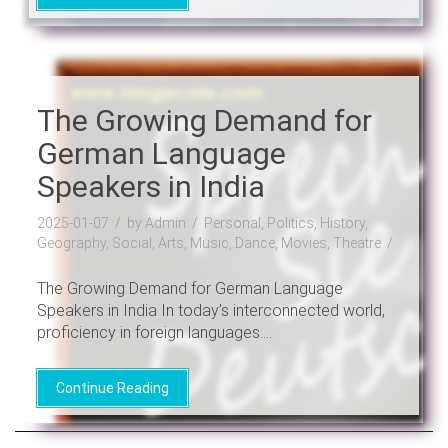
The Growing Demand for
German Language
Speakers in India
2025-01-07
by Admin
Personal, Politics, History,
Geography, Social, Arts, Music, Dance, Movies, Theatre
The Growing Demand for German Language
Speakers in India In today’s interconnected world,
proficiency in foreign languages....
Continue Reading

....

> **Aim of the exercise**: Only the lines from the one holding "The Growing Demand for German Language" through the end of the listing should be given again, exactly and with both ends included.

> **Result of this task**:
The Growing Demand for German Language
Speakers in India In today’s interconnected world,
proficiency in foreign languages....
Continue Reading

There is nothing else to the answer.